Exercise instructions ::
Count every line in the data below where "Aroma" occurs, then state that number and nothing more.
━━━ Input
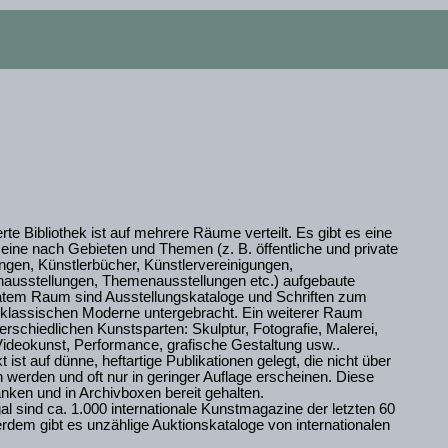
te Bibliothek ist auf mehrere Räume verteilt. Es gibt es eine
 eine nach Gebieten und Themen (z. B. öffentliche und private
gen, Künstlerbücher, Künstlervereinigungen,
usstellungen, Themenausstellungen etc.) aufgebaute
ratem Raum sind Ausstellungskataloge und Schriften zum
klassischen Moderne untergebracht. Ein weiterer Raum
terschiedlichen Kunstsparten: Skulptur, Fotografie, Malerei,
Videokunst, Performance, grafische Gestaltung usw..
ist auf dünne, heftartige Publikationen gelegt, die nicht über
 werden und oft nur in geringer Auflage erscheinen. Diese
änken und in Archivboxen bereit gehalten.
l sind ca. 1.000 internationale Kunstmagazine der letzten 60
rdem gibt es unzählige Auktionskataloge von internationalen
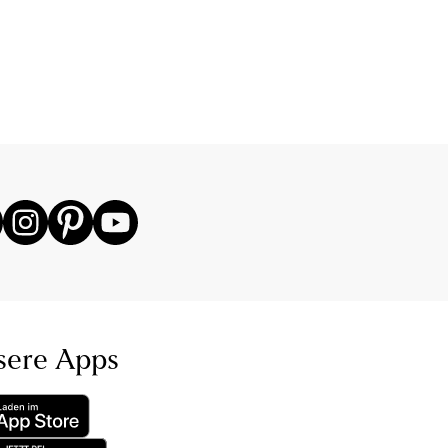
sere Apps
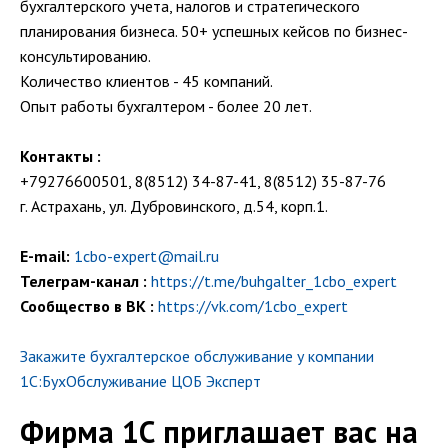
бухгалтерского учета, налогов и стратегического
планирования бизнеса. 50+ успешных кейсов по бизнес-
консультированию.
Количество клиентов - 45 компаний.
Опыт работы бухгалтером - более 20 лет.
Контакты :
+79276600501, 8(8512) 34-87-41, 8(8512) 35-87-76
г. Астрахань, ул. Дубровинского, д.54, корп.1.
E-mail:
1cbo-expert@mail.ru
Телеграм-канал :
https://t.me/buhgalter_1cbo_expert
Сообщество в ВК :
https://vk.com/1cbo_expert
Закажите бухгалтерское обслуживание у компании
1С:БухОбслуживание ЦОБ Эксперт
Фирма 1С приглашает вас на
━━━━━━
━━━ Input
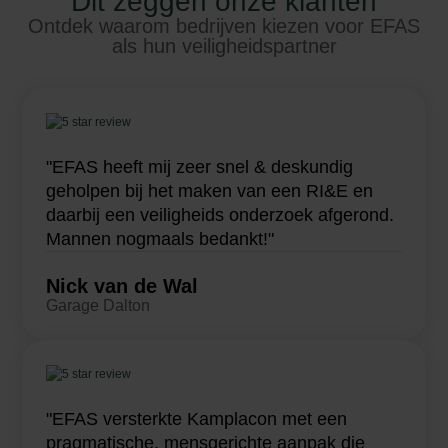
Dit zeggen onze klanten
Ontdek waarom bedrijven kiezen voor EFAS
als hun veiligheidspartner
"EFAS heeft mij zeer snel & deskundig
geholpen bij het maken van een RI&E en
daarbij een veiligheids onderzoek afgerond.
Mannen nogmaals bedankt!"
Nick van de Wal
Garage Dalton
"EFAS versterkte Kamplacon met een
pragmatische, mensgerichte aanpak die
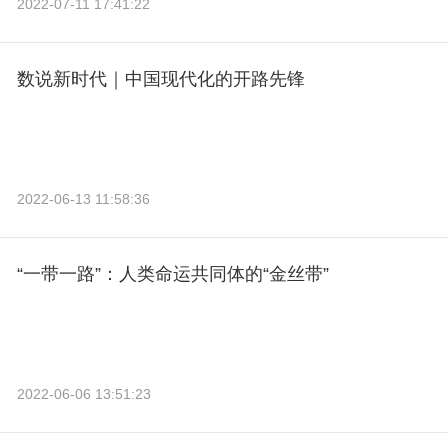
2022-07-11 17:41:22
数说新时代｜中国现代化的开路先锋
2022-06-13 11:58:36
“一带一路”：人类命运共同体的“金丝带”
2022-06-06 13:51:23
━━━━━━
━━━ Input
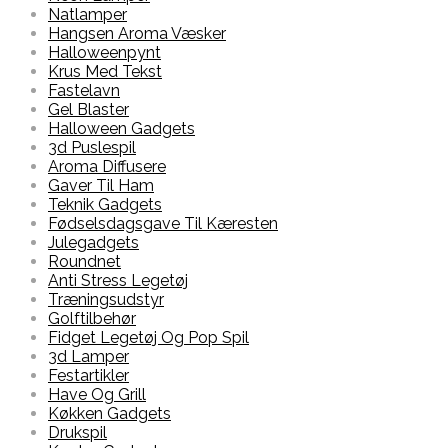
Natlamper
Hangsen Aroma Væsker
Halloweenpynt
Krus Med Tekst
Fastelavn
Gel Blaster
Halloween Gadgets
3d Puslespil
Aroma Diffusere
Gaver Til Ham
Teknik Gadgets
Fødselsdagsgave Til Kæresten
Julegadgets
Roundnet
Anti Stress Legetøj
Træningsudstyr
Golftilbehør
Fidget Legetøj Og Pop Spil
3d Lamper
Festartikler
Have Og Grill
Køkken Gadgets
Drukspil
━━━━━━
Response ::
2